Marguerite repressed a quick gesture of terror.
“Oh! tell me about it!” said she.
“Nothing is easier, madame. It was, as I have had the honor to tell your majesty, about five o’clock in the morning.”
“And you were already out at five o’clock in the morning?” interrupted Marguerite.
“Your majesty will excuse me,” said La Mole, “I had not yet returned.”
“Ah! Monsieur de la Mole! you returned at five o’clock in the morning!” said Marguerite with a smile which was fatal for every one, and which La Mole was unfortunate enough to find adorable; “you returned so late, you merited this punishment!”
“Therefore I do not complain, madame,” said La Mole, bowing respectfully, “and I should have been cut to pieces had I not considered myself a hundred times more fortunate than I deserve to be. But I was returning late, or early, as your majesty pleases, from that fortunate house in which I had spent the night in retreat, when four cut-throats rushed from the Rue de la Mortellerie and pursued me with indescribably long knives. It is grotesque, is it not, madame? but it is true — I had to run away, for I had forgotten my sword.”
“Oh! I understand,” said Marguerite, with an admirably naïve manner, “and you have come back to find your sword?”
La Mole looked at Marguerite as though a suspicion flashed through his mind.
“Madame, I would return to some place and very willingly too, since my sword is an excellent blade, but I do not know where the house is.”
“What, monsieur?” exclaimed Marguerite. “You do not know where the house is in which you passed the night?”
“No, madame, and may Satan exterminate me if I have any idea!”
“Well this is strange! your story, then, is a romance?”
“A true romance, as you say, madame.”
“Tell it to me.”
“It is somewhat long.”
“Never mind, I have time.”
“And, above all, it is improbable.”
“Never mind, no one could be more credulous than I.”
“Does your majesty command me?”
“Why, yes; if necessary.”
“In that case I obey. Last evening, having left two adorable women with whom we had spent the evening on the Saint Michel bridge, we took supper at Maître La Hurière’s.”
“In the first place,” said Marguerite, perfectly naturally, “who is Maître La Hurière?”

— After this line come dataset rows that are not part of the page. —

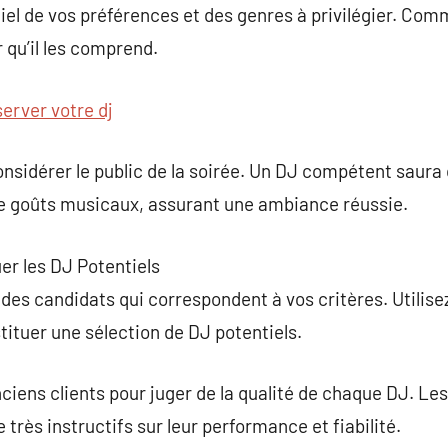
iel de vos préférences et des genres à privilégier. Co
 qu’il les comprend.
server votre dj
considérer le public de la soirée. Un DJ compétent saur
 de goûts musicaux, assurant une ambiance réussie.
r les DJ Potentiels
des candidats qui correspondent à vos critères. Utili
tituer une sélection de DJ potentiels.
nciens clients pour juger de la qualité de chaque DJ. L
très instructifs sur leur performance et fiabilité.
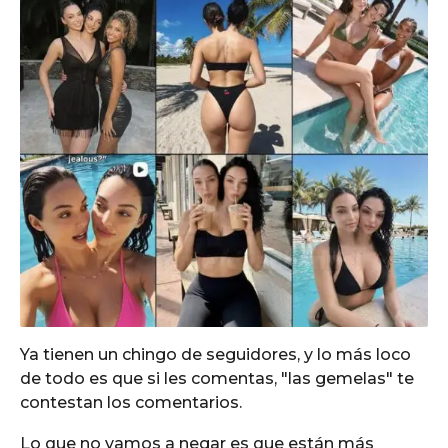
Ya tienen un chingo de seguidores, y lo más loco
de todo es que si les comentas, "las gemelas" te
contestan los comentarios.
Lo que no vamos a negar es que están más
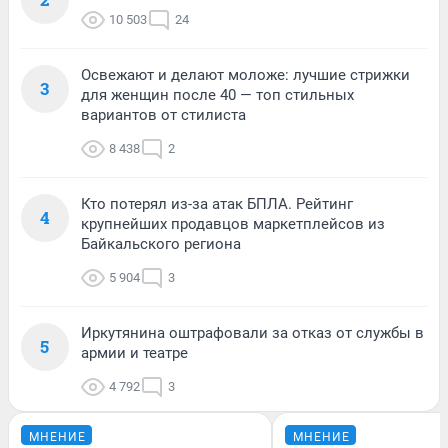
10 503
24
Освежают и делают моложе: лучшие стрижки
3
для женщин после 40 — топ стильных
вариантов от стилиста
8 438
2
Кто потерял из-за атак БПЛА. Рейтинг
4
крупнейших продавцов маркетплейсов из
Байкальского региона
5 904
3
Иркутянина оштрафовали за отказ от службы в
5
армии и театре
4 792
3
МНЕНИЕ
МНЕНИЕ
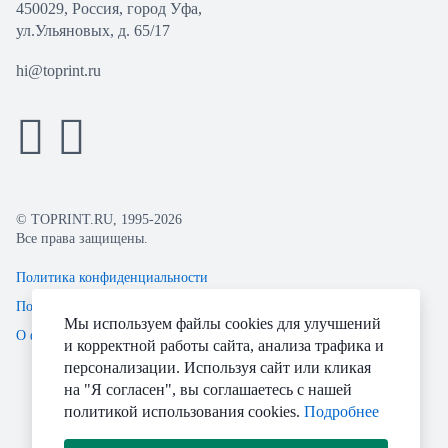
450029, Россия, город Уфа,
ул.Ульяновых, д. 65/17
hi@toprint.ru
© TOPRINT.RU, 1995-2026
Все права защищены.
Политика конфиденциальности
Пользовательское соглашение
Мы используем файлы cookies для улучшений
О файлах Cookie
и корректной работы сайта, анализа трафика и
персонализации. Используя сайт или кликая
на "Я согласен", вы соглашаетесь с нашей
политикой использования cookies.
Подробнее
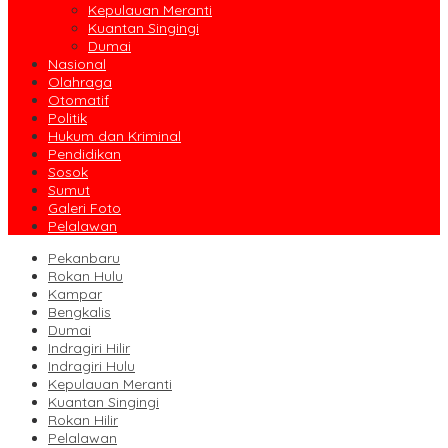
Kepulauan Meranti
Kuantan Singingi
Dumai
Nasional
Olahraga
Otomatif
Politik
Hukum dan Kriminal
Pendidikan
Sosok
Sumut
Galeri Foto
Pelalawan
Pekanbaru
Rokan Hulu
Kampar
Bengkalis
Dumai
Indragiri Hilir
Indragiri Hulu
Kepulauan Meranti
Kuantan Singingi
Rokan Hilir
Pelalawan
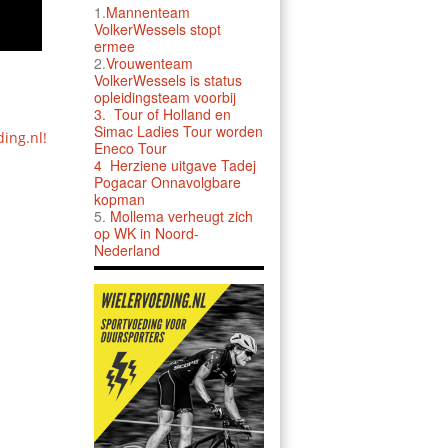
1.
Mannenteam
VolkerWessels stopt
ermee
2.
Vrouwenteam
VolkerWessels is status
opleidingsteam voorbij
3.
Tour of Holland en
Simac Ladies Tour worden
ding.nl!
Eneco Tour
4 Herziene uitgave Tadej
Pogacar Onnavolgbare
kopman
5.
Mollema verheugt zich
op WK in Noord-
Nederland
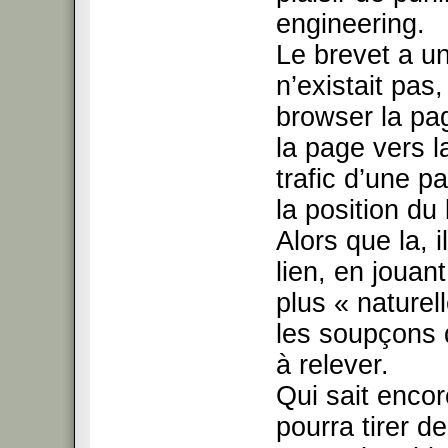
engineering.
Le brevet a un
n’existait pas,
browser la pag
la page vers la
trafic d’une p
la position du
Alors que la, i
lien, en jouant
plus « naturel
les soupçons 
à relever.
Qui sait enco
pourra tirer d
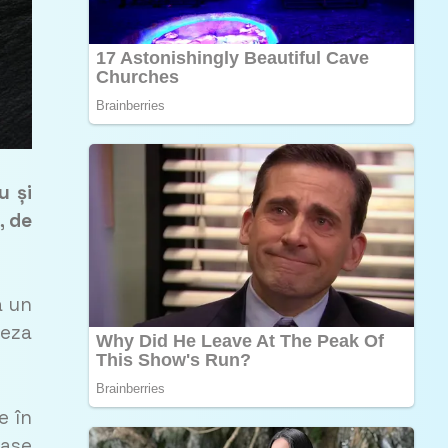
u și
, de
a un
teza
e în
oase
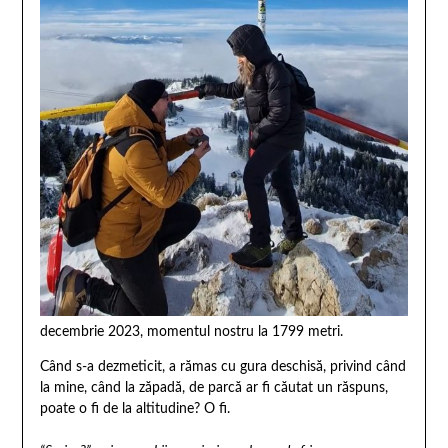
decembrie 2023, momentul nostru la 1799 metri.
Când s-a dezmeticit, a rămas cu gura deschisă, privind când
la mine, când la zăpadă, de parcă ar fi căutat un răspuns,
poate o fi de la altitudine? O fi.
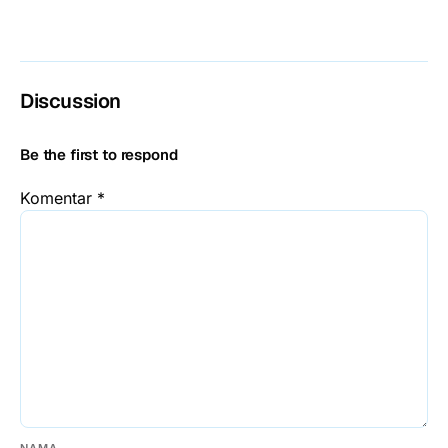
Discussion
Be the first to respond
Komentar
*
NAMA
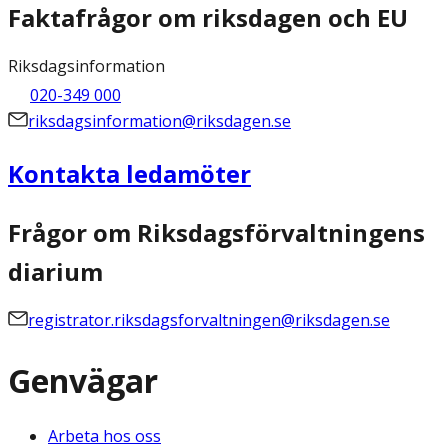
Faktafrågor om riksdagen och EU
Riksdagsinformation
020-349 000
riksdagsinformation@riksdagen.se
Kontakta ledamöter
Frågor om Riksdagsförvaltningens
diarium
registrator.riksdagsforvaltningen@riksdagen.se
Genvägar
Arbeta hos oss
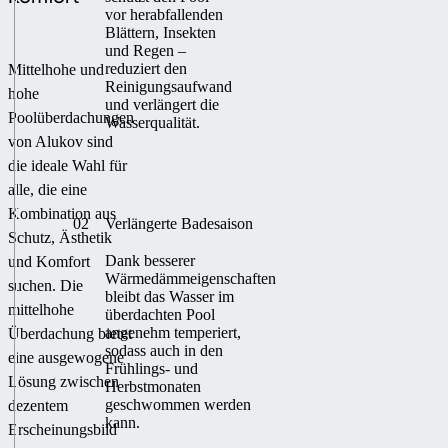
vor herabfallenden
Blättern, Insekten
und Regen –
reduziert den
Mittelhohe und
Reinigungsaufwand
hohe
und verlängert die
Poolüberdachungen
Wasserqualität.
von Alukov sind
die ideale Wahl für
alle, die eine
Kombination aus
02
Verlängerte Badesaison
Schutz, Ästhetik
Dank besserer
und Komfort
Wärmedämmeigenschaften
suchen. Die
bleibt das Wasser im
mittelhohe
überdachten Pool
angenehm temperiert,
Überdachung bietet
sodass auch in den
eine ausgewogene
Frühlings- und
Lösung zwischen
Herbstmonaten
geschwommen werden
dezentem
kann.
Erscheinungsbild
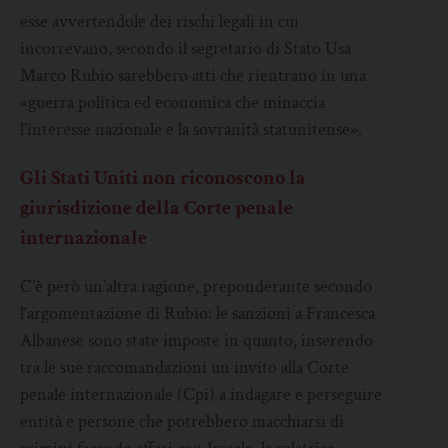
esse avvertendole dei rischi legali in cui
incorrevano, secondo il segretario di Stato Usa
Marco Rubio sarebbero atti che rientrano in una
«guerra politica ed economica che minaccia
l’interesse nazionale e la sovranità statunitense».
Gli Stati Uniti non riconoscono la
giurisdizione della Corte penale
internazionale
C’è però un’altra ragione, preponderante secondo
l’argomentazione di Rubio: le sanzioni a Francesca
Albanese sono state imposte in quanto, inserendo
tra le sue raccomandazioni un invito alla Corte
penale internazionale (Cpi) a indagare e perseguire
entità e persone che potrebbero macchiarsi di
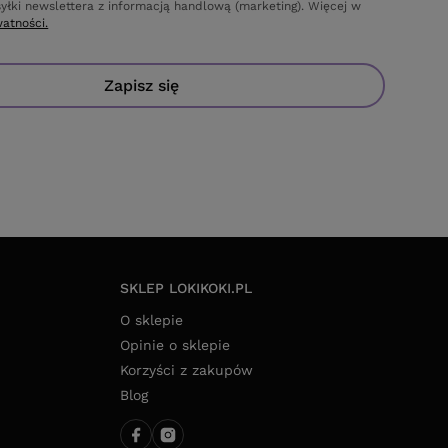
yłki newslettera z informacją handlową (marketing). Więcej w
watności.
Zapisz się
SKLEP LOKIKOKI.PL
O sklepie
Opinie o sklepie
Korzyści z zakupów
Blog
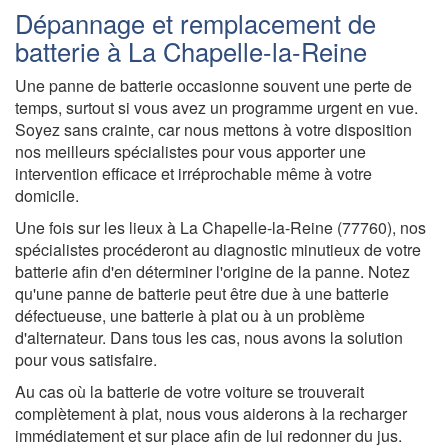
Dépannage et remplacement de
batterie à La Chapelle-la-Reine
Une panne de batterie occasionne souvent une perte de
temps, surtout si vous avez un programme urgent en vue.
Soyez sans crainte, car nous mettons à votre disposition
nos meilleurs spécialistes pour vous apporter une
intervention efficace et irréprochable même à votre
domicile.
Une fois sur les lieux à La Chapelle-la-Reine (77760), nos
spécialistes procéderont au diagnostic minutieux de votre
batterie afin d'en déterminer l'origine de la panne. Notez
qu'une panne de batterie peut être due à une batterie
défectueuse, une batterie à plat ou à un problème
d'alternateur. Dans tous les cas, nous avons la solution
pour vous satisfaire.
Au cas où la batterie de votre voiture se trouverait
complètement à plat, nous vous aiderons à la recharger
immédiatement et sur place afin de lui redonner du jus.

“Maître La Hurière, madame,” said La Mole, again glancing at Marguerite with the suspicion he had already felt, “Maître La Hurière is the host of the inn of the Belle Étoile in the Rue de l’Arbre Sec.”
“Yes, I can see it from here. You were supping, then, at Maître La Hurière’s with your friend Coconnas, no doubt?”
“Yes, madame, with my friend Coconnas, when a man entered and handed us each a note.”
“Were they alike?” asked Marguerite.
“Exactly alike. They contained only a single line:
“‘You are awaited in the Rue Saint Antoine, opposite the Rue Saint Jouy.’”
“And had the note no signature?” asked Marguerite.
“No; only three words — three charming words which three times promised the same thing, that is to say, a three-fold happiness.”
“And what were these three words?”
“Eros, Cupido, Amor.”
“In short, three sweet words; and did they fulfil what they promised?”
“Oh! more, madame, a hundred times more!” cried La Mole with enthusiasm.
“Continue. I am curious to know who was waiting for you in the Rue Saint Antoine, opposite the Rue de Jouy.”
“Two duennas, each with a handkerchief in her hand. They said we must let them bandage our eyes. Your majesty may imagine that it was not a difficult thing to have done. We bravely extended our necks. My guide turned me to the left, my friend’s guide turned him to the right, and we were separated.”
“And then?” continued Marguerite, who seemed determined to carry out the investigation to the end.